In [None]:
import pandas as pd
import numpy as np
from sklearn.feature_extraction.text import CountVectorizer, TfidfVectorizer

In [None]:
home_folder = "/home/ninja"
data_path = f"{home_folder}/datasets/titanic"
train_data_df = pd.read_csv(f"{data_path}/train.csv")
test_data_df = pd.read_csv(f"{data_path}/test.csv")
gender_data_df = pd.read_csv(f"{data_path}/gender_submission.csv")

### Plano

- `PassengerId`: descartar
- `Survived`: rótulo, `y`
- `Pclass`: fica igual
- `Name`: trocar pelas colunas do `bag-of-words`
- `Sex`: transformar em binário
- `Age`: trocar `NaN` pela média
- `SibSp`: fica igual
- `Parch`: fica igual
- `Ticket`: trocar pelas colunas do `bag-of-words`
- `Fare`: transformar em `float`
- `Cabin`:
- `Embarked`: `one-hot encoding` e excluir os `NaN`

In [None]:
def simple_preprocess(df):
    df["Fare"] = df["Fare"].astype(float)
    df["Fare"] = df["Fare"].fillna(df["Fare"].mean())
    
    df["Age"] = df["Age"].astype(float)
    df["Age"] = df["Age"].fillna(df["Age"].mean())
    
    df["Sex"] = df["Sex"].apply(lambda x: 1 if x == "male" else 0)
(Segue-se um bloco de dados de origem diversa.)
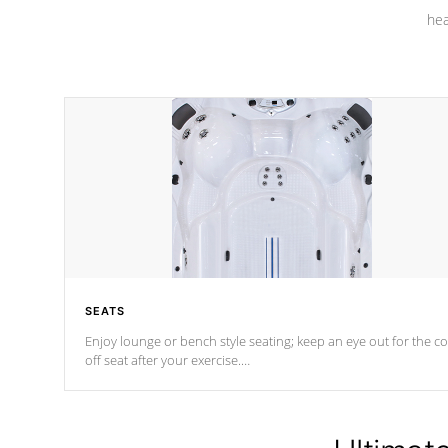
hea
SEATS
Enjoy lounge or bench style seating; keep an eye out for the co
off seat after
your exercise.
*Swim Spa seating varies by model.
    df["Cabin"] = df["Cabin"].fillna("")
    
    df["Embarked"] = df["Embarked"].fillna("S")
    df = pd.concat([df,pd.get_dummies(df["Embarked"],prefix="embarked")],axis=1)
    return df

# bow
def _create_bow(df,column,min_df,vectorizer_model):
    if vectorizer_model == "tfidf":
        vectorizer = TfidfVectorizer(
             analyzer='word',
             ngram_range=(1,1),
             max_df=1.0,
             min_df=min_df
        )
    else: 
        vectorizer = CountVectorizer(
             analyzer='word',
             ngram_range=(1,1),
             max_df=1.0,
             min_df=min_df
        )
    docs = vectorizer.fit_transform(df[column])
    bow_df = pd.DataFrame(data=docs.toarray(),columns=vectorizer.get_feature_names_out())
    return bow_df

def create_bows(df,vectorizer_model):
    bow_df = pd.DataFrame()
    for column,min_df in zip(["Name","Ticket","Cabin"],[1,2,1]):
        aux_df = _create_bow(df,column,min_df,vectorizer_model)
        bow_df = pd.concat([bow_df,aux_df],axis=1)
    return bow_df

def _run_preprocess(df,vectorizer_model):
    cols_to_drop = [
        "PassengerId",
        "Name",
        "Ticket",
        "Cabin",
        "Embarked"
    ]
    data_df = simple_preprocess(df)
    bow_df = create_bows(data_df,vectorizer_model)
    data_df = data_df.drop(cols_to_drop,axis=1)
    data_df = pd.concat([data_df,bow_df],axis=1)
    train_df = data_df[data_df["dataset"]=="train"].drop("dataset",axis=1)
    test_df = data_df[data_df["dataset"]=="test"].drop("dataset",axis=1)
    return train_df,test_df

def prepare_initial_datasets(train_data_df,test_data_df,gender_data_df):
    test_data_df = pd.merge(left=test_data_df,right=gender_data_df,how="inner",on="PassengerId")[train_data_df.columns]
    train_data_df["dataset"] = "train"
    test_data_df["dataset"] = "test"
    return pd.concat([train_data_df,test_data_df],axis=0).reset_index(drop=True)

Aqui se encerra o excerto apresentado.